Many golfers, especially beginners, think to get better at golf, they need an expensive club membership, golf equipment, and training gear, such as a SuperSpeed Golf training system, etc. While this may be true, pro golfers put more emphasis on fitness. They believe fitness is as important a factor to improve your game as golf gear and training aid. And this is why we have compiled a list of a few exercises that you should do at home to take your game up a notch or two. Let’s dive in:

 

Split Squats

This lower body exercise works on stability, mobility, and strength, all of which are critical for improving your swing. This exercise primarily focuses on your legs. To perform this:

  • Stand with your feet shoulder-width apart
  • Take a long step forward as if performing a lunge
  • Raise the heel of your back foot while keeping your hips and back straight
  • Now slowly lower your body until the knee of the back foot almost touches the ground
  • Come back to the starting position and repeat it with the other leg

Note: Do not let the front knee go past your toe. Keep the knee in line with the toe.

 

Dead Bug

Dead Bug is an excellent exercise to train your abdomen and bring stability and strength to your midsection. This exercise helps you transfer power from your lower body to your upper body during the swing. To perform this exercise:

 

  • Lie down on your back on a padded mat
  • Bend your knee so that your feet lie flat on the mat, about a foot away from your hips
  • Rest your arms alongside the body
  • Allow the lower back and shoulders to rest heavily on the floor.
  • Now lift your arms straight so that they are perpendicular to your torso. Lift your legs so that your knees are directly over your hips, lifting your feet from the ground This will be your starting position
  • While exhaling, slowing lower your left arm and right leg until they are just above the ground
  • While inhaling, bring them back to the starting position
  • Repeat the step with the opposite side

 

Push-up

When performed correctly, push-ups work on your full body — from neck to calves — increasing strength and stability.

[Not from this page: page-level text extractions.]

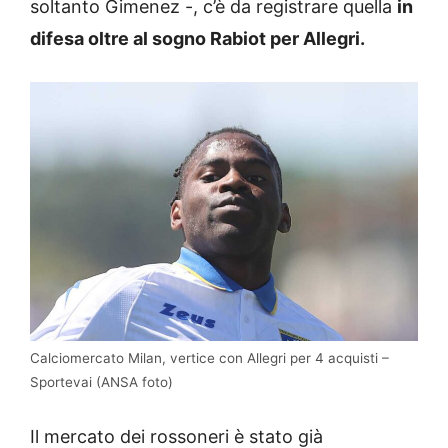
soltanto Gimenez -, c’è da registrare quella
in
difesa oltre al sogno Rabiot per Allegri.
Calciomercato Milan, vertice con Allegri per 4 acquisti –
Sportevai (ANSA foto)
Il mercato dei rossoneri è stato già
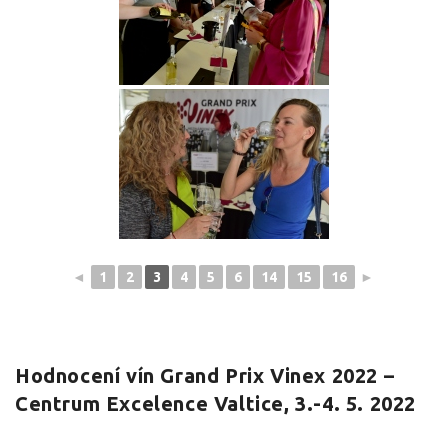
◄
1
2
3
4
5
6
14
15
16
►
Hodnocení vín Grand Prix Vinex 2022 –
Centrum Excelence Valtice, 3.-4. 5. 2022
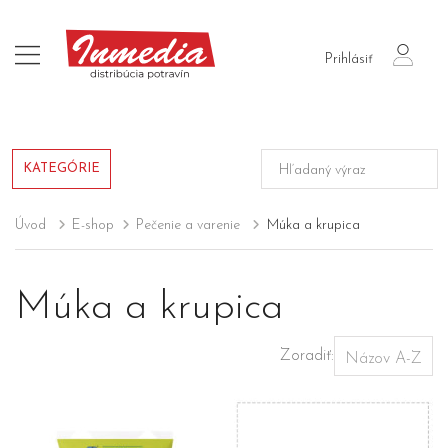
login
Prihlásiť
KATEGÓRIE
Úvod
E-shop
Pečenie a varenie
Múka a krupica
Múka a krupica
Zoradiť:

To perform this:

  • Get down in a face-down prone position, placing your hands at shoulder-width apart and feet together
  • Straighten your arms and legs
  • Slowly lower your body until your chest almost touches the ground
  • Pause and push yourself up
  • Repeat

 

Final note

Getting better at the game of gentlemen sure requires cutting-edge golf equipment and training gear such as a SuperSpeed Golf training aid, but without fitness, it’s highly unlikely that you will achieve the pro-level skills.